J.G. Montoya S.

I'm a Software Engineer, interested in Bitcoin, Nostr, and other stuff.

@jgmontoya @jgmontoyas Nostr
22 February 2026

Building User Search for a Decentralized Messenger

by jgmontoya

User search should be simple. Someone types a name, you show matching profiles. On a centralized app this can be done easily without even thinking about it.

Building it for White Noise, a decentralized messenger built on Nostr and MLS, took three iterations and roughly 4,000 lines of Rust before it felt right.

A CRT terminal screen showing scattered user profile fragments dissolving across the display

Why Search on Nostr Is Hard

In Nostr, user profiles are events. Specifically, kind:0 metadata events published to relays. There’s no central user table. No index. No SELECT * FROM users. Profiles are scattered across dozens of relays, and any given relay might have outdated data, partial data, or no data at all for the person you’re looking for.

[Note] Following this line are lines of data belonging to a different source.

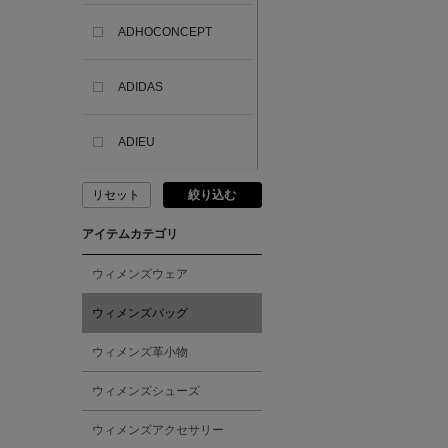
ADHOCONCEPT
ADIDAS
ADIEU
リセット
絞り込む
ADLIN HUE
アイテムカテゴリ
ADVISORY BOARD
CRYSTALS
ウィメンズウェア
ウィメンズバッグ
AESOP
ウィメンズ革小物
AETA
ウィメンズシューズ
ウィメンズアクセサリー
AKIKO OGAWA.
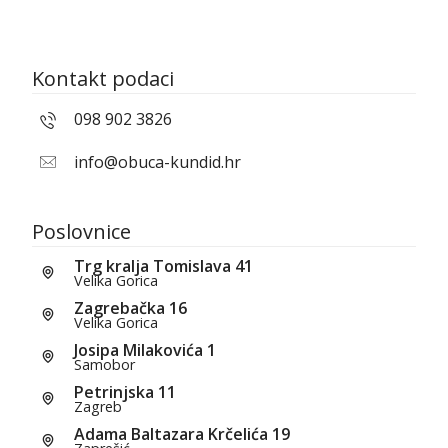
Kontakt podaci
098 902 3826
info@obuca-kundid.hr
Poslovnice
Trg kralja Tomislava 41
Velika Gorica
Zagrebačka 16
Velika Gorica
Josipa Milakovića 1
Samobor
Petrinjska 11
Zagreb
Adama Baltazara Krčelića 19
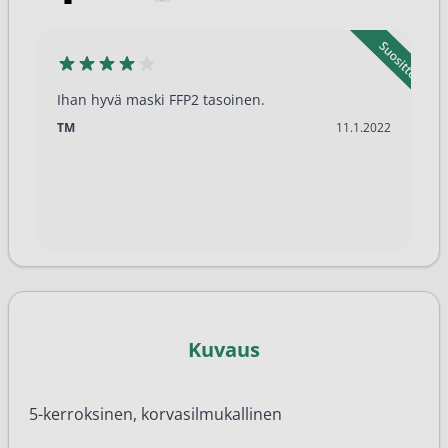
Ihan hyvä maski FFP2 tasoinen.
11.1.2022
TM
11.1.2022
Kuvaus
5-kerroksinen, korvasilmukallinen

Nostr does have NIP-50, a search capability that lets you send a text query to a relay and get back matching events ranked by relevance. But relevance according to whom? The relay has no idea who you are, who you follow, or who you’ve talked to before. It returns whatever it thinks is a good match from its own index. For a messenger where you’re trying to find your people, not just any people, that’s not useful. You’d end up scrolling past strangers to find the friend you already know exists on the network.

So I had to build our own. This creates a few problems that aren’t obvious at first:

  1. No single source of truth. The same user might have different metadata on different relays. Which one is canonical? The one with the latest timestamp, but you have to fetch from multiple relays to know that.

  2. No ranking signal. When you search “Alice,” you might get hundreds of results. In a centralized app, you’d rank by follower count, mutual friends, activity. On Nostr, none of that data is pre-computed. You’d have to fetch each user’s follower graph to rank them, which means more relay queries.

  3. Your social graph matters, but you don’t have it. You almost always want to find people you know, or people your friends know. But your follow list is just a list of pubkeys. You don’t have their profiles cached locally, and you definitely don’t have your follows’ follow lists.

  4. Relays are slow and unreliable. Some respond in milliseconds, some in seconds, some not at all. If your search blocks on the slowest relay, the UX is terrible.

The First Attempt

My first implementation attacked the problem head-on. I built:

A CRT terminal displaying a BFS graph traversal with nodes expanding in concentric rings from a glowing center

The approach was straightforward: start from your follows, fan out to their follows, fetch metadata for everyone, match against the query, stream results as they come in.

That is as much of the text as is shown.